At a more simplistic level, we simply do not see true case estimates (or percent infectious estimates) bouncing around from absurdly low to impossibly high values, and certainly not at random time points throughout the year when a new subvariant become dominant. Thus, surveillance and case estimation should be rigorous, and any outright dismissal viewed as specious, and sometimes driven by substantial financial conflicts of interest where people are making considerable advertising and subscription revenue by feeding people pleasant denialism. Dozens of publications show the importance of wastewater surveillance for estimating community transmission and other metrics, which can be found through a Google Scholar search for covid wastewater cases and using similar terms.
Well, one reason you don’t see case estimates bouncing around is that you do not have true case estimates. The case estimation strategy here is not rigorous, it is bald misinformation.
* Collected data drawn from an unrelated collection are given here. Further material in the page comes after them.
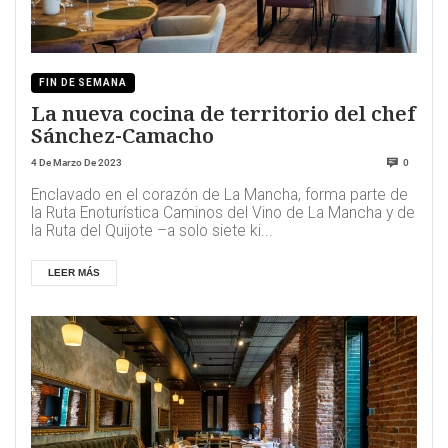
FIN DE SEMANA
La nueva cocina de territorio del chef
Sánchez-Camacho
4 De Marzo De 2023
0
Enclavado en el corazón de La Mancha, forma parte de
la Ruta Enoturística Caminos del Vino de La Mancha y de
la Ruta del Quijote –a solo siete ki...
LEER MÁS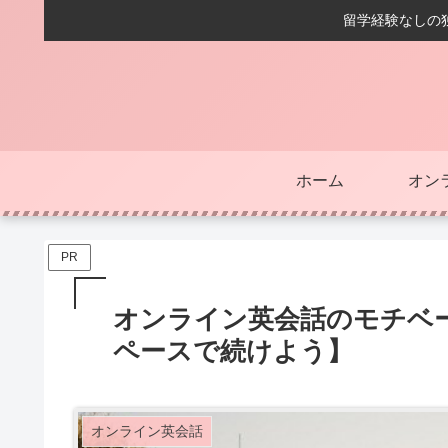
留学経験なしの独
ホーム
オン
PR
オンライン英会話のモチベ
ペースで続けよう】
オンライン英会話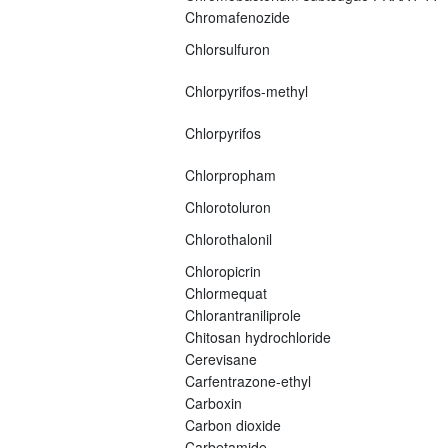
Chromafenozide
Chlorsulfuron
Chlorpyrifos-methyl
Chlorpyrifos
Chlorpropham
Chlorotoluron
Chlorothalonil
Chloropicrin
Chlormequat
Chlorantraniliprole
Chitosan hydrochloride
Cerevisane
Carfentrazone-ethyl
Carboxin
Carbon dioxide
Carbetamide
The amount of time and energy I have put into debunking these shitty models is not “outright dismissal,” it’s very carefully considered and highly informed dismissal. And, I have no financial conflicts of interest — I’m not an academic anymore, I’m a person of zero relevance in any professional sphere, I’m broke, I’m not a covid denier, and this newsletter is free. LOL.
I’ll be back sometime soon to recap the last two pages of this weird document. The technical appendix is littered with references to fears that if they post any more details about their methodology, people will steal from them. This is a deflection; all sorts of researchers post all sorts of code on GitHub all the time, I’ve done it! Dr. Hoerger, if you’re reading this: post your code or get lost, grifter!